O telefone toca. Corri ansiosa para ouvir a voz de Djalma que sempre dizia dócil: - em menos de 30 minutos estarei em casa, querida! Atendi-o. Era minha irmã – Juliana. Ela mora no sétimo andar e eu no terceiro, no mesmo prédio, infelizmente. Não gosto muito dela. Ela parece meio doida, desvairada, leva-me a médicos estranhos – age sempre com petulância. Não temos uma boa convivência. Prefiro assim: ela na casa dela e eu na minha.

- Isabel, como você passou dia? Indaga Juliana com voz autoritária.

-Tudo bem, Juliana! Em parte, claro: - esperei por Djalma o dia todo e ele sequer ligou-me. Deve ter encontrado uma boa prosa – você o conhece bem.

Juliana, apavorada, chama o elevador. Desce e como tinha a chave entra no apartamento e encontra a irmã – Isabel – sentada próxima ao telefone, cabelos desgrenhados, rosto pálido, boca seca, olhos arregalados.

- O que você quer Juliana? Pergunta Isabel, sem tirar os olhos do aparelho.

- Está esperando alguém te ligar, Isabel?

- Sim, estou esperando por Djalma, Juliana! Estivemos toda a noite juntos e pela manhã ele sumiu. Você não o viu?
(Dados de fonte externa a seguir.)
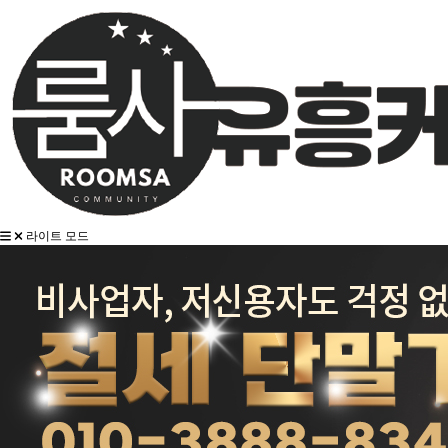
라이트 모드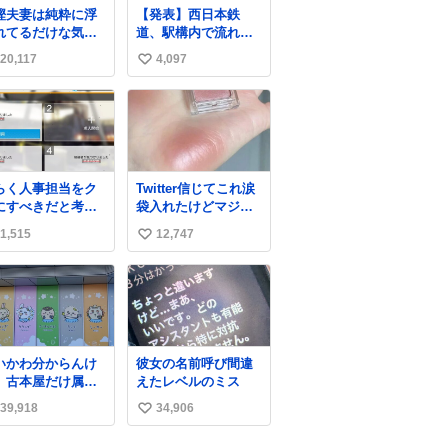
樫夫妻は純粋に浮
【発表】西日本鉄
れてるだけな気が
道、駅構内で流れ
るな〜 全アはここ
た“不適切音声”に声
20,117
4,097
い
自分の市場価値的
明「被害届も検討」
ものを上乗せする
news.livedoor.com/
い
すっぴん＆寝
article/detail… 4日に
ね
きのボサボサ頭で
西鉄福岡（天神）駅
数
「今日も可愛い
および薬院駅で発生
」が止まらない。
した駅構内放送事案
っておくと永遠に
について声明を公表
らく人事担当をク
Twitter信じてこれ涙
撫でてきて作業進
した。「第三者によ
にすべきだと考え
袋入れたけどマジで
い()
って駅構内放送設備
れるが‥‥‥
盛れた…ありがと
6cm40kg、年中日
に外部から不正に音
1,515
12,747
い
う…
け止めとお友達の
声が流された可能性
い
より綺麗な手やめ
も含めて確認を実
てもろて とか言う
施」と説明した。
ね
数
いかわ分からんけ
彼女の名前呼び間違
、古本屋だけ属性
えたレベルのミス
名前になってるの
39,918
34,906
い
どういうこと？
い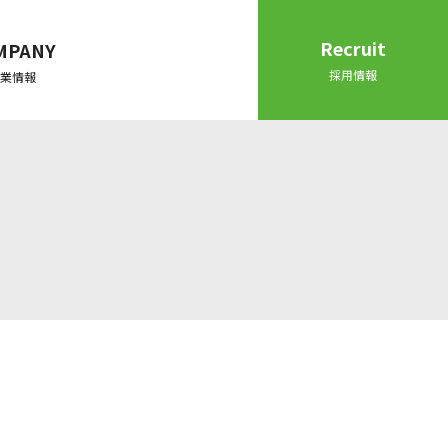
Recruit
MPANY
採用情報
業情報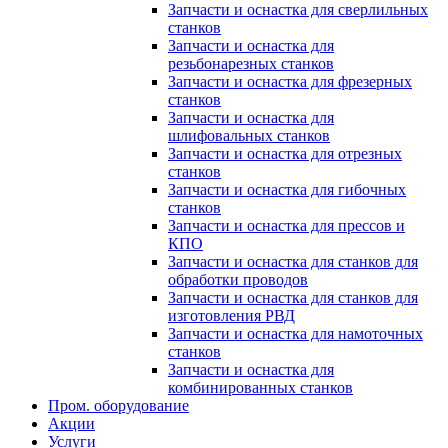
Запчасти и оснастка для сверлильных
станков
Запчасти и оснастка для
резьбонарезных станков
Запчасти и оснастка для фрезерных
станков
Запчасти и оснастка для
шлифовальных станков
Запчасти и оснастка для отрезных
станков
Запчасти и оснастка для гибочных
станков
Запчасти и оснастка для прессов и
КПО
Запчасти и оснастка для станков для
обработки проводов
Запчасти и оснастка для станков для
изготовления РВД
Запчасти и оснастка для намоточных
станков
Запчасти и оснастка для
комбинированных станков
Пром. оборудование
Акции
Услуги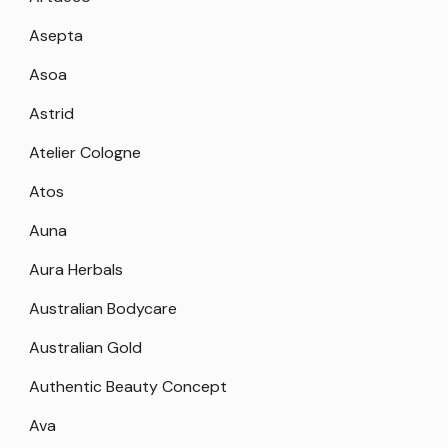
Asepta
Asoa
Astrid
Atelier Cologne
Atos
Auna
Aura Herbals
Australian Bodycare
Australian Gold
Authentic Beauty Concept
Ava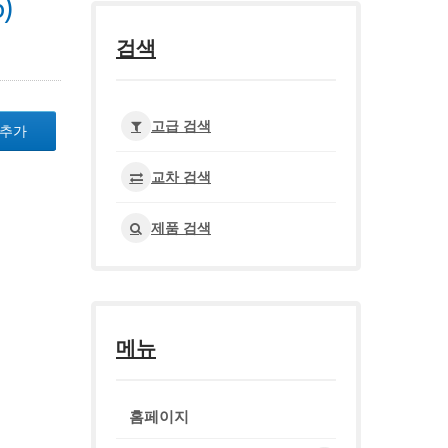
)
검색
고급 검색
 추가
교차 검색
제품 검색
메뉴
홈페이지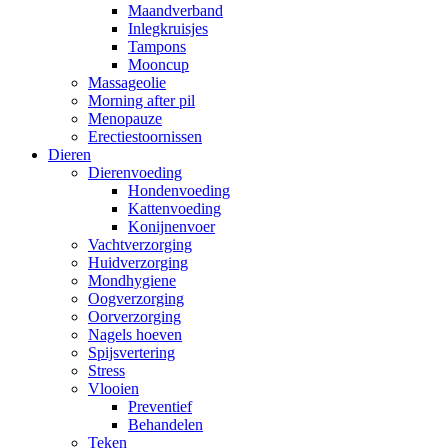
Maandverband
Inlegkruisjes
Tampons
Mooncup
Massageolie
Morning after pil
Menopauze
Erectiestoornissen
Dieren
Dierenvoeding
Hondenvoeding
Kattenvoeding
Konijnenvoer
Vachtverzorging
Huidverzorging
Mondhygiene
Oogverzorging
Oorverzorging
Nagels hoeven
Spijsvertering
Stress
Vlooien
Preventief
Behandelen
Teken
Juliana para a sua frente, coça o queixo, olha para o telefone. No impulso, tira-o da base e disca:

- Dr. Afonso! Sou Juliana, irmã de sua paciente Isabel Collin.

- Ah! Sim, o que houve Juliana. Isabel teve alguma recaída?

- Surtou novamente, dr. Afonso! E desta vez acho que foi mais grave. Disse-me que esteve com Djalma ontem à noite, dormiram juntos... – Pobre Djalma; restam-lhe apenas os ossos, espalhados a toda sorte numa cova rasa.